Эра Сопина - Печаль Алконоста
Эта обременённость часто граничит с сумасшествием. И те, у кого не развиты ни ум, ни интуиция, первыми укажут на меня, как «двинутую кзрелости». На этот счёт хочется отправить их к «Магии мозга» Натальи Бехтеревой и «Камешкам на ладони» Владимира Солоухина. У Солоухина прекрасная мысль о том, что возможно сумасшествие – это недосягаемый для многих виток развития человеческого мозга. Я не буду в восторге, если кто-то назовёт меня выжившей из ума, но и «пепл сыпать на главу» при этом – тоже глупо. Печалиться надо по поводу отсутствия понимания. Человек, живущий в брутальной действительности, только отмахнётся от моих ассоциаций. А тот, кто принимает во внимание фрейдовскую тонкую «подкорку», только подивится столь причудливой изыскательности моих суждений о происхождении рода, символах и сновидениях. Я же и сама этому дивлюсь! Такие ассоциации приходят только в творческом полёте. Будто кто-то диктует их мне из космоса. Возможно, это разум Аниретаке, сгоревшей в объятиях своего Йёгреса на десятой планете Солнечной системы – Фаэтоне – во время её взрыва...»
VIII.
...Житель нового Фаэтона Анир Номис начинал понимать, что автор письма, спрятанного в чипе, – это его «эго», обитавшее триста тысяч лет назад на Земле. По всему она была женщиной, с открывшимся именем – Аниретаке, а если прочесть справа налево, то – Екатерина. А тот рисунок, который изображён на первом листе – это и есть алконост, возможный портрет автора. По крайней мере, если не внешний портрет, то внутренний – отображающий самую суть, психологический портрет Анирова двойника. Даже имя Номиса – это часть его земной сущности.

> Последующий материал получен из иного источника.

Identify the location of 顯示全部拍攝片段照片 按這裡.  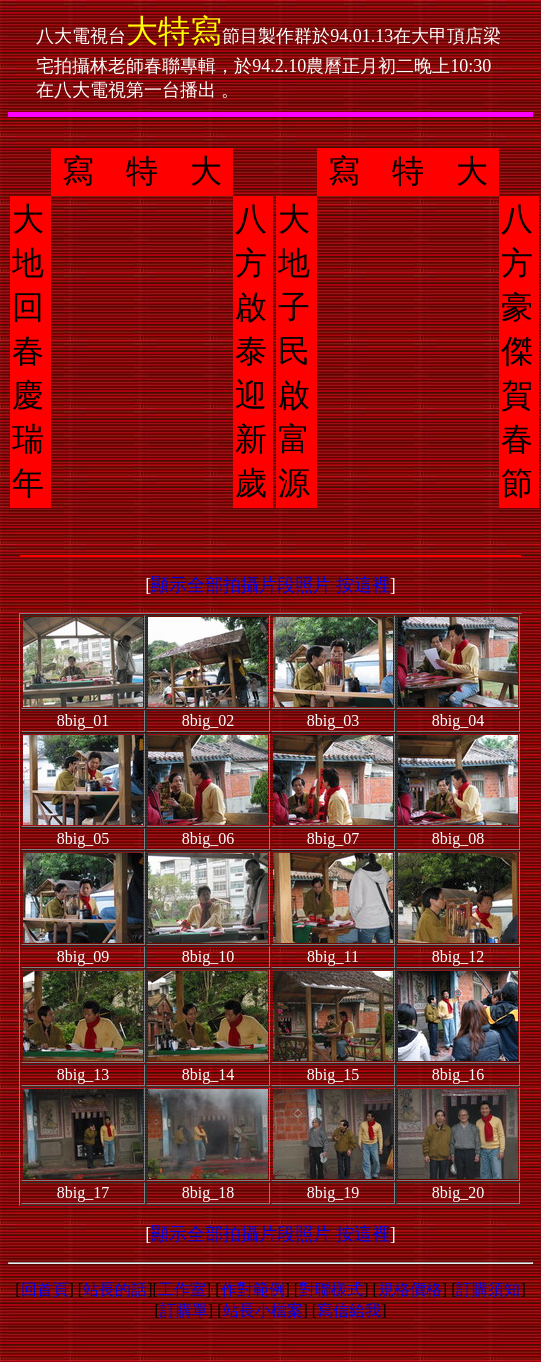 (270, 585).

Отрываться не хотелось от размышлений, но Порядок не потерпит, если его элементы будет нарушать существующие правила. По всеобщей традиции, безоговорочно действующей на новом Фаэтоне, дальнейшие три часа должны быть посвящены вылавливанию космической энергии на нужды социума. Слишком хорошо впаяна в их память трагедия, случившаяся на первом Фаэтоне, а потом и на Земле – когда жители этих планет из пустого любопытства нарушили всеобщий Порядок...

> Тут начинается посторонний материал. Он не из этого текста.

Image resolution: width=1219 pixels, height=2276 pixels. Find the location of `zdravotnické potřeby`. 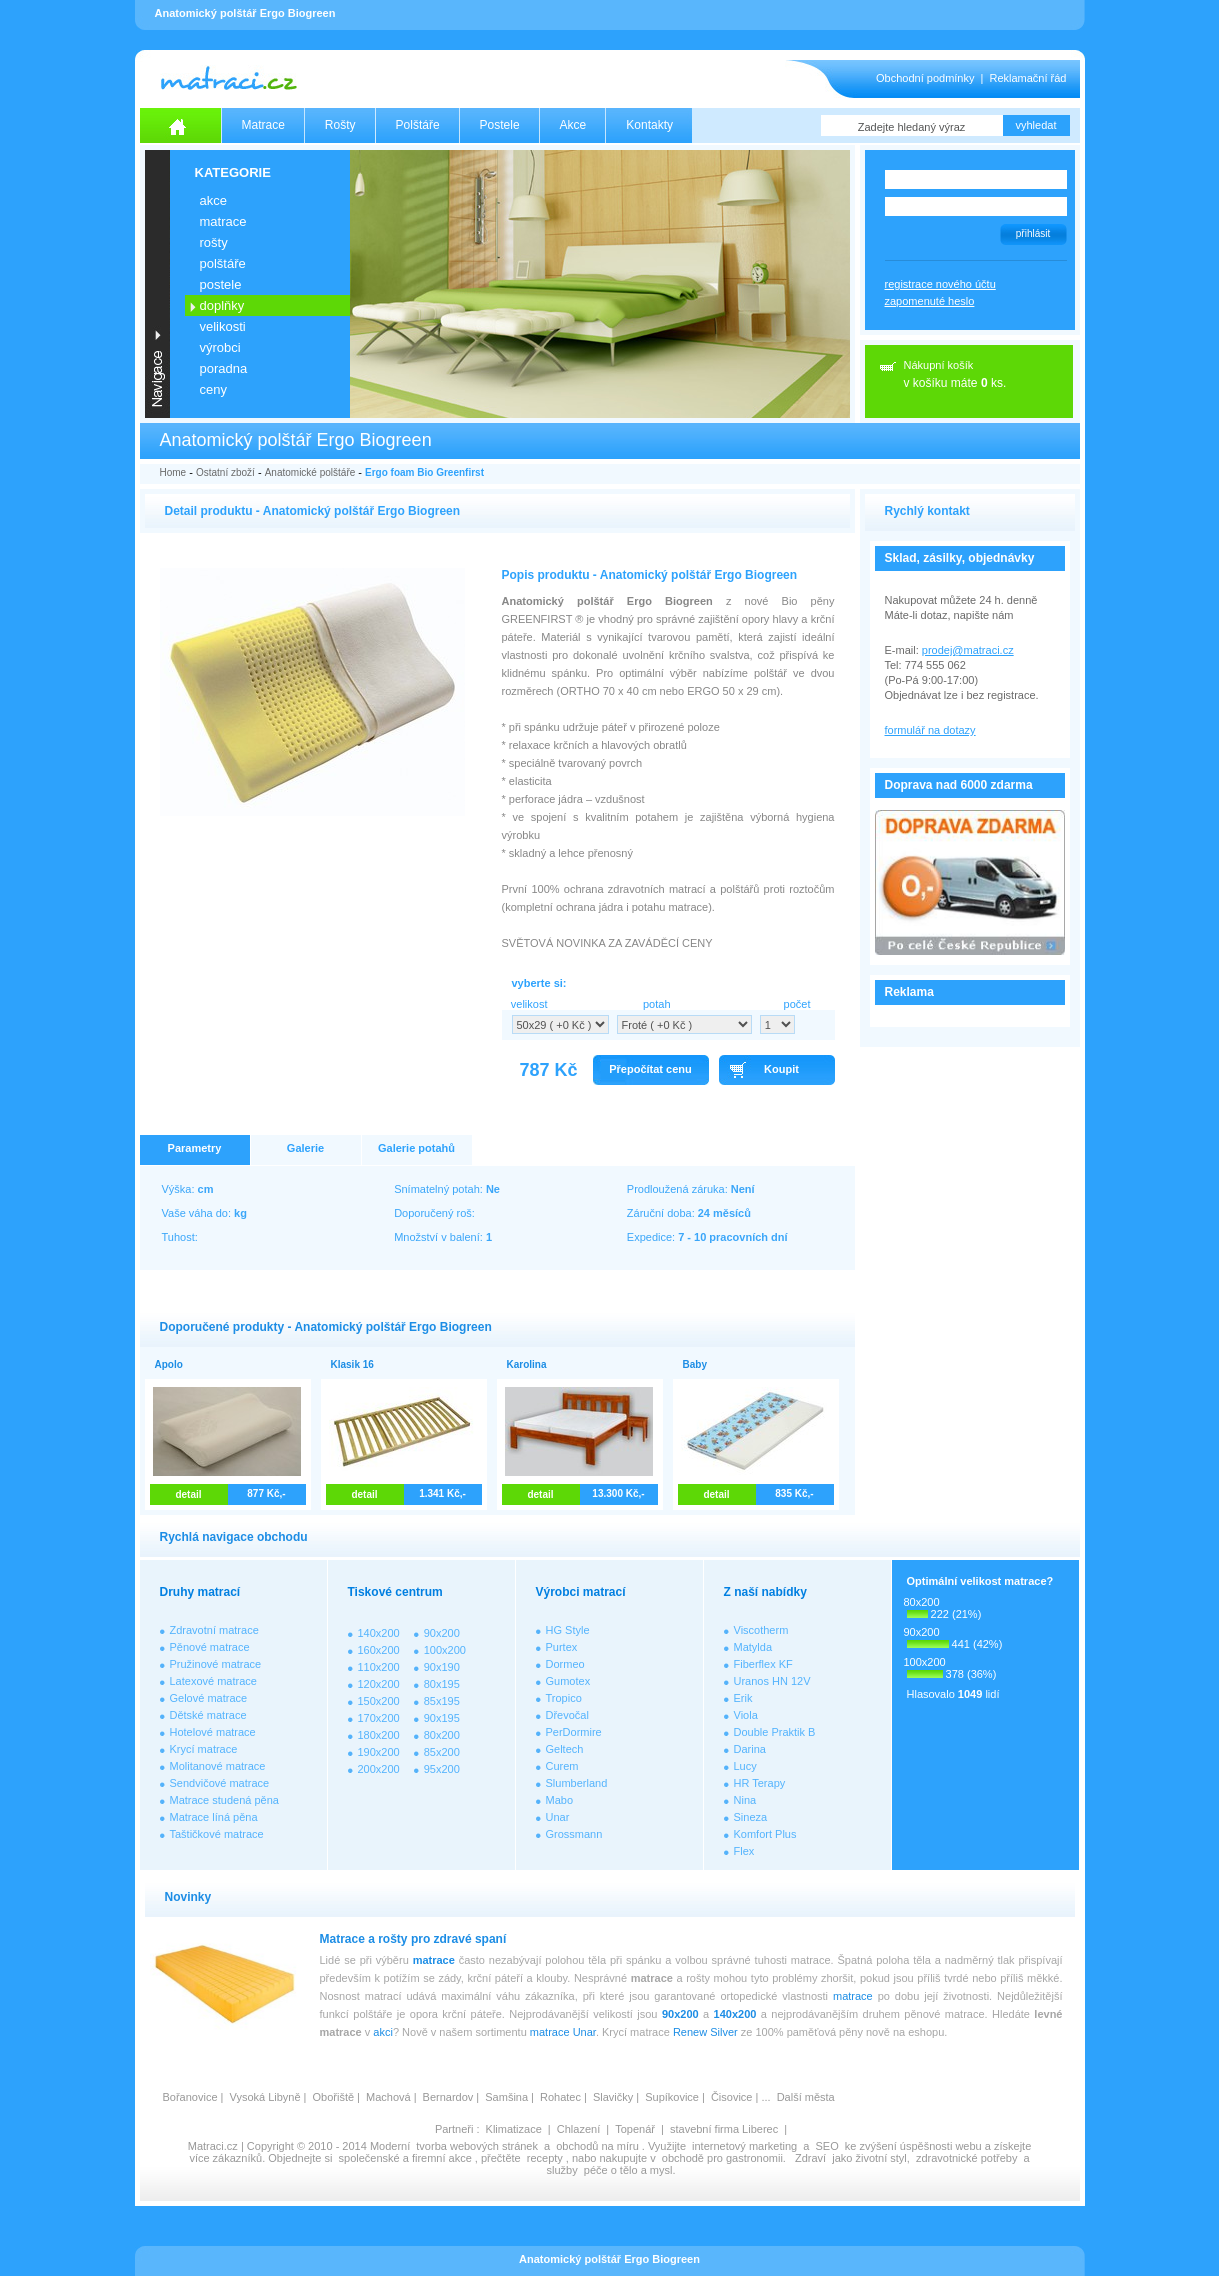 zdravotnické potřeby is located at coordinates (967, 2158). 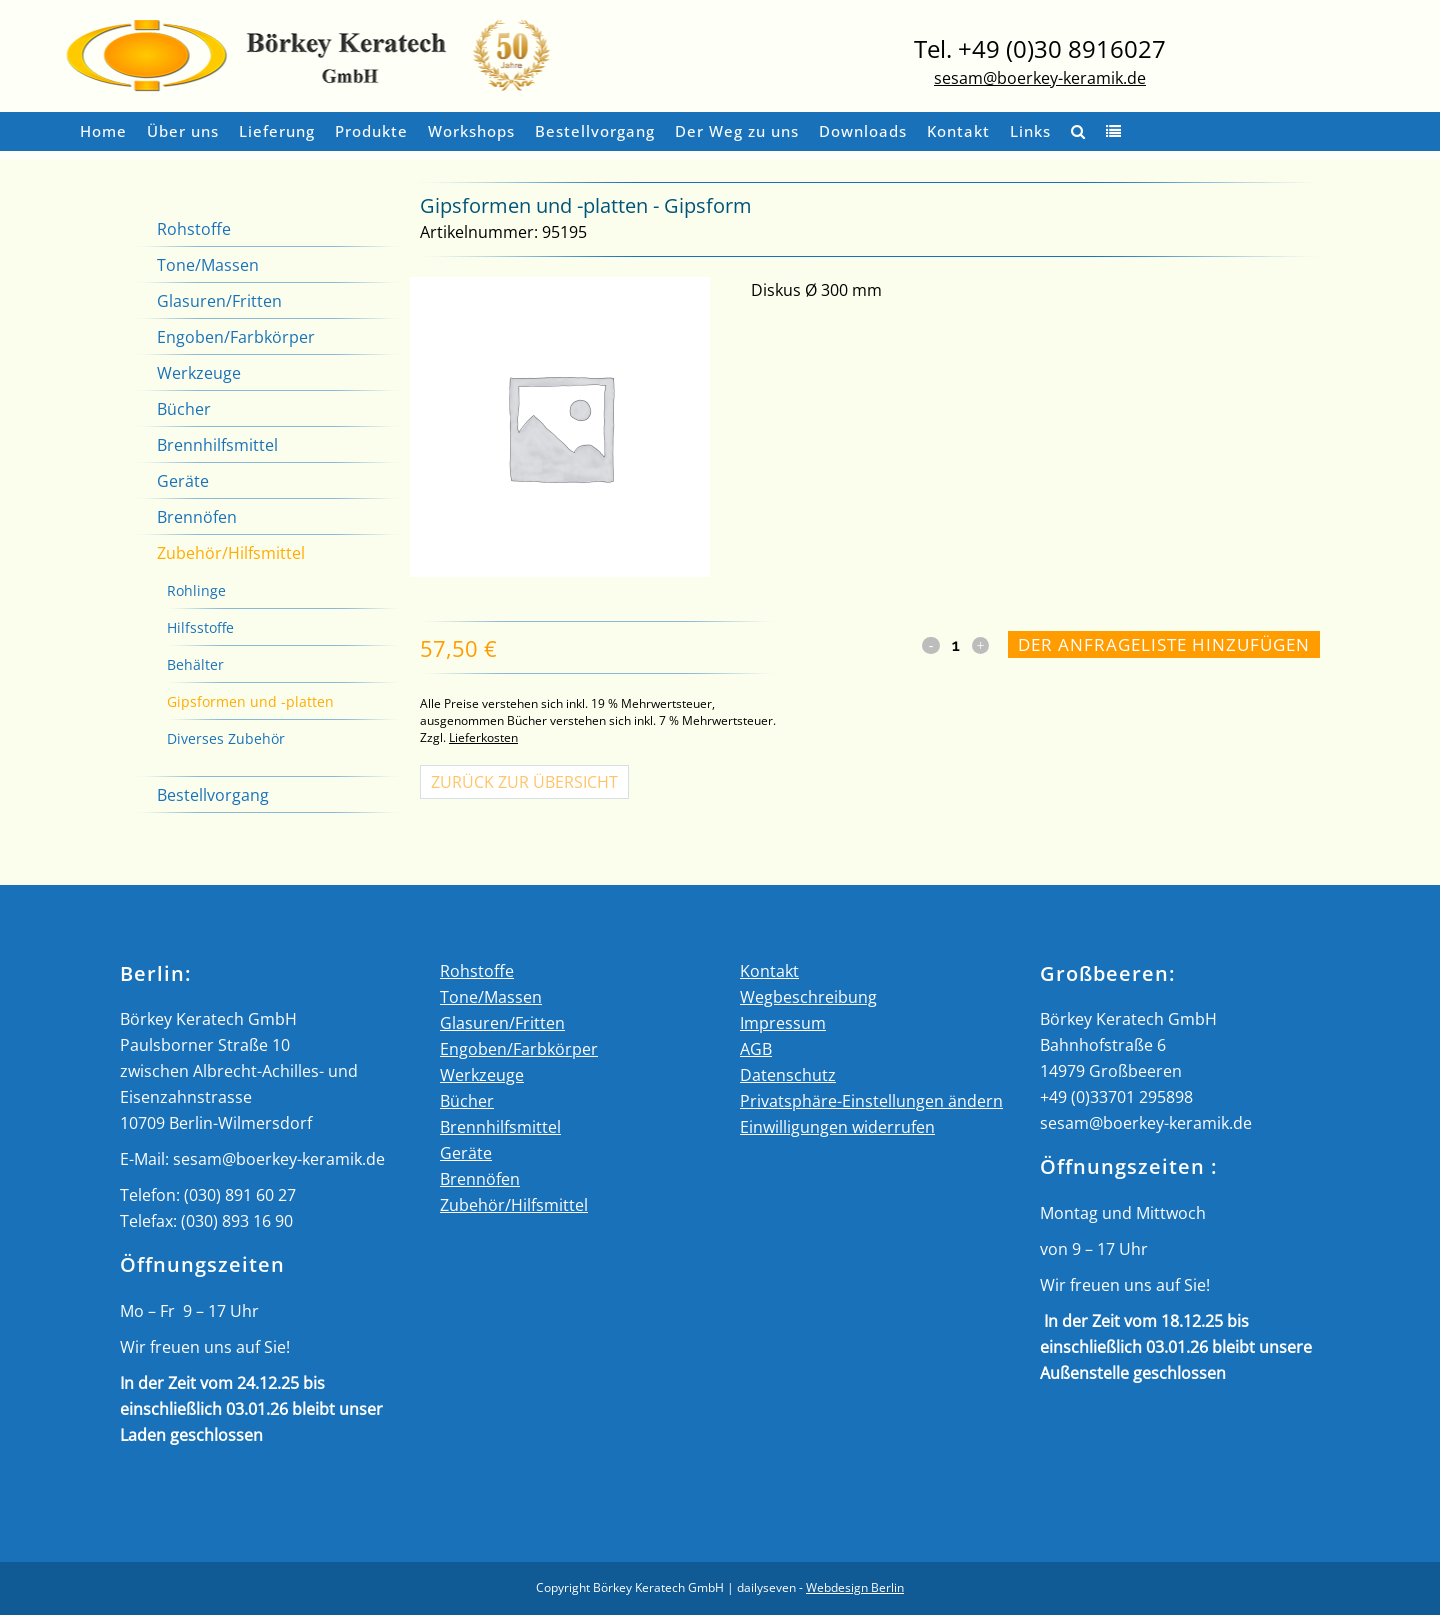  Describe the element at coordinates (236, 337) in the screenshot. I see `Engoben/Farbkörper` at that location.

Через три часа, отказавшись от необходимых личных процедур, Анир продолжил размышлять. Отказ допускался, но считался вредной привычкой. Состояние опасное и пограничное между Порядком и Исключениями. Исключения были квантовым началом дороги к Хаосу. Аниру грозило перерождение. Это была одна из мер наказания на новом Фаэтоне. Интуиция Анира подсказывала, что всё обойдётся. Важнее было попытаться переродить Аниретаке! Ей это необходимо. Если, конечно, заложенная в чип информация не закодирована неизвестными кодами. Но пока всё идёт гладко...
«...После купания в чистых прохладных водах нашей речки Подгорной начинаешь чувствовать волчий голод. Как это бабушка с дедушкой всё хорошо знали, как они предусматривали такие наши желания? Бежишь домой, а возле летней печки, которую дед смастерил в огороде под старой развесистой грушей, бабушка хлопочет: постный борщ, жареных карасей, шкварчащую картошку с салом предлагает. О-о-о! Благословенные были времена! И нечего нам на своих предков обижаться. Сами в труде и мере жили и нас так же растили. И не помню я, чтобы они маялись от ожирения, катаракта кого бы ослепила или ещё какие страшные напасти с ними приключились. Да, правда вот, у деда варикоз был на ногах сильнейший и грыжа в паху. Так это же он, сердешный, от работы надорвался...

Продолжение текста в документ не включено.